* TASK DIRECTIONS *
Your whole reply should be the lines from the one that contains "Preț întreg" through the last line of the listing, copied exactly.
>>>>>
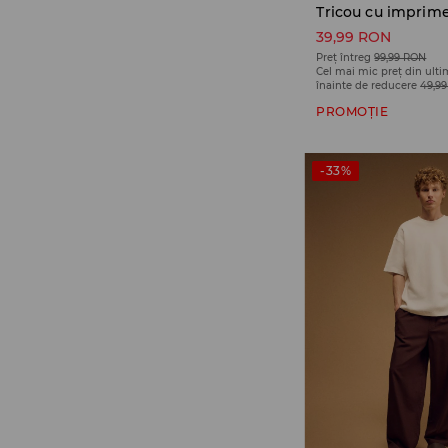
Tricou cu imprim
39,99 RON
Preț întreg
99,99 RON
Cel mai mic preț din ulti
înainte de reducere
49,9
PROMOȚIE
-33%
<<<<<
* RESPONSE TO THIS TASK *
Preț întreg
99,99 RON
Cel mai mic preț din ulti
înainte de reducere
49,9
PROMOȚIE
-33%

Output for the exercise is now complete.